◆ **Aim of the exercise**
Could you output all of the records below exactly as they appear?

-------- Material provided --------

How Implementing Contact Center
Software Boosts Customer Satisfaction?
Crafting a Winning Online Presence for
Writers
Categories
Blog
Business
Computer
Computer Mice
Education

--------

◆ **Completed exercise**
How Implementing Contact Center
Software Boosts Customer Satisfaction?
Crafting a Winning Online Presence for
Writers
Categories
Blog
Business
Computer
Computer Mice
Education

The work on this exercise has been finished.